[Saved data entries]
---------------

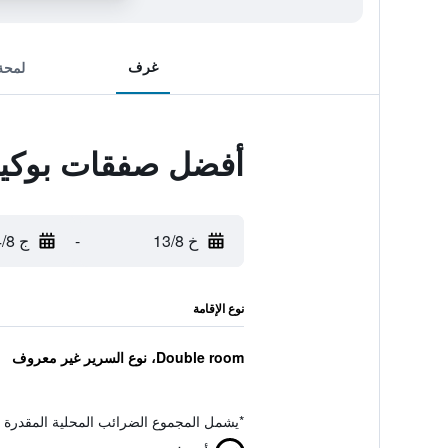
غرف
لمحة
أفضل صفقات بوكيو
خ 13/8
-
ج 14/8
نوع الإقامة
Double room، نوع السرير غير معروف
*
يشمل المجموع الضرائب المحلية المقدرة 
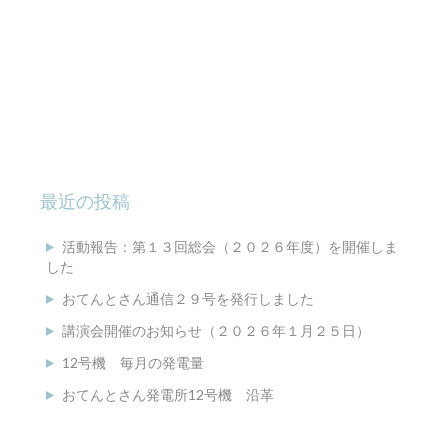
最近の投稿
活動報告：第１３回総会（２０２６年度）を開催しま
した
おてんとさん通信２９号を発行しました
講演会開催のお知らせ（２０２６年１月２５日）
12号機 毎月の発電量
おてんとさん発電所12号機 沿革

---------------

→ TASK BRIEF
None of the pictures belong in the copy; transcribe the rest of the data exactly.

→ RESULT OF THE TASK
غرف
لمحة
أفضل صفقات بوكيو
خ 13/8
-
ج 14/8
نوع الإقامة
Double room، نوع السرير غير معروف
*
يشمل المجموع الضرائب المحلية المقدرة 
最近の投稿
活動報告：第１３回総会（２０２６年度）を開催しま
した
おてんとさん通信２９号を発行しました
講演会開催のお知らせ（２０２６年１月２５日）
12号機 毎月の発電量
おてんとさん発電所12号機 沿革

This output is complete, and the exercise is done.